Bridging the Gap: How to Effectively Communicate Between Data Science and Business Teams
I am often asked about how I manage to effectively communicate between the Data Scientist/ML Engineers (technical team) I work with and the business team (non-technical team).
Here are some of the strategies that really work for me:
1. Outcome, not process: If there's something to discuss with non-technical teams, then the business outcome and value of what we're doing is the key interest, rather than the technical method of achieving that outcome.

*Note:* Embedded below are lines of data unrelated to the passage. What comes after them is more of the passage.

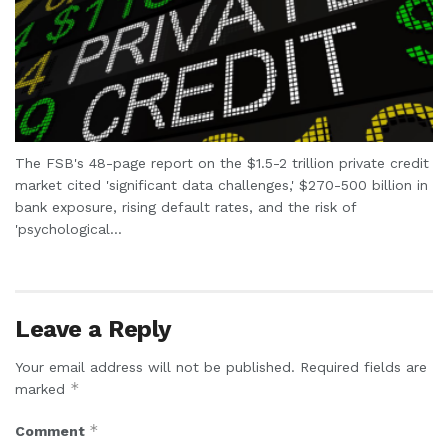
The FSB's 48-page report on the $1.5-2 trillion private credit
market cited 'significant data challenges,' $270-500 billion in
bank exposure, rising default rates, and the risk of
'psychological...
Leave a Reply
Your email address will not be published.
Required fields are
*
marked
*
Comment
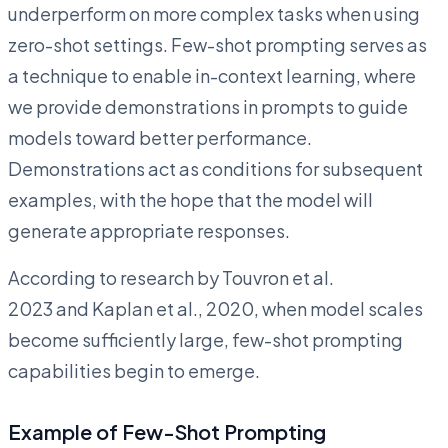
underperform on more complex tasks when using
zero-shot settings. Few-shot prompting serves as
a technique to enable in-context learning, where
we provide demonstrations in prompts to guide
models toward better performance.
Demonstrations act as conditions for subsequent
examples, with the hope that the model will
generate appropriate responses.
According to research by Touvron et al.
2023 and Kaplan et al., 2020, when model scales
become sufficiently large, few-shot prompting
capabilities begin to emerge.
Example of Few-Shot Prompting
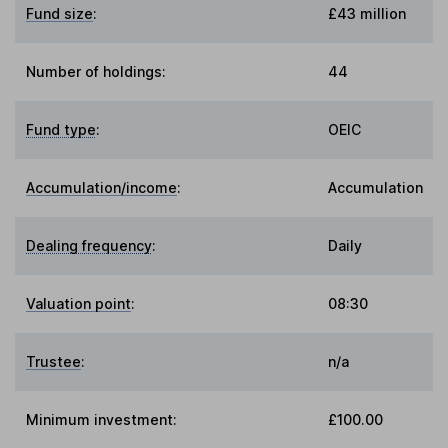
Fund size
:
£43 million
Number of holdings:
44
Fund type
:
OEIC
Accumulation/income
:
Accumulation
Dealing frequency
:
Daily
Valuation point
:
08:30
Trustee
:
n/a
Minimum investment:
£100.00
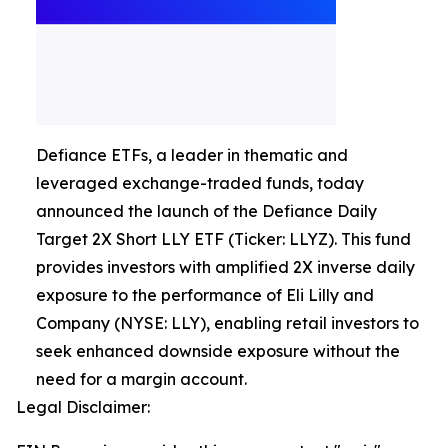
Defiance ETFs, a leader in thematic and
leveraged exchange-traded funds, today
announced the launch of the Defiance Daily
Target 2X Short LLY ETF (Ticker: LLYZ). This fund
provides investors with amplified 2X inverse daily
exposure to the performance of Eli Lilly and
Company (NYSE: LLY), enabling retail investors to
seek enhanced downside exposure without the
need for a margin account.
Legal Disclaimer:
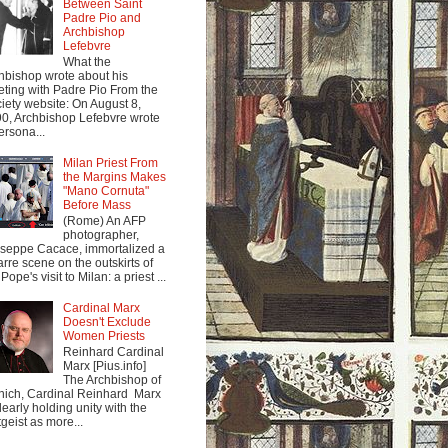
Between Saint
Padre Pio and
Archbishop
Lefebvre
What the
hbishop wrote about his
ting with Padre Pio From the
iety website: On August 8,
0, Archbishop Lefebvre wrote
ersona...
Milan Priest From
the Margins Makes
"Mano Cornuta"
Before Mass
(Rome) An AFP
photographer,
seppe Cacace, immortalized a
arre scene on the outskirts of
Pope's visit to Milan: a priest ...
Cardinal Marx
Doesn't Exclude
Women Priests
Reinhard Cardinal
Marx [Pius.info]
The Archbishop of
ich, Cardinal Reinhard Marx
clearly holding unity with the
tgeist as more...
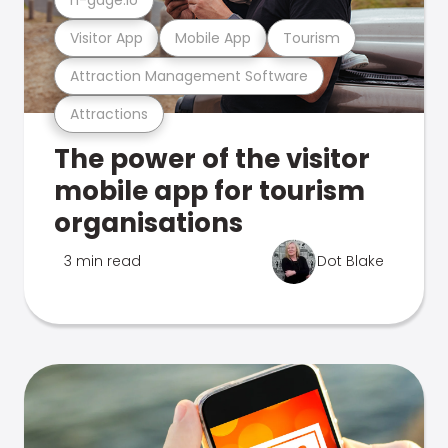
Visitor App
Mobile App
Tourism
Attraction Management Software
Attractions
The power of the visitor
mobile app for tourism
organisations
3 min read
Dot Blake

2. Analogies and visualization: Difficult concepts are less daunting when related to something more understandable or visual.
3. Establish a common vocabulary: Provide a common language to the team members for discussing project-related matters both at technical and nontechnical levels.
4. Regular 'translation' meetings: Establish meetings in which technical progress is explicitly translated into business terminology.
5. Encouraging curiosity: Creating an environment where the non-technical staff is unafraid to ask questions and your technical staff feel motivated to explain their work.
6. Two-way learning: the technical teams learn about business goals, and business teams learn about the possibilities from a technical standpoint.
7. Summary Iterative feedback loops: Provide for regular check-ins to ensure that the projects remain aligned with business needs and technical feasibility.
This ability to translate technical complexity into business value, and vice-versa, is not a nice-to-have skill. It drives making sure our AI efforts serve business goals and provide actual value.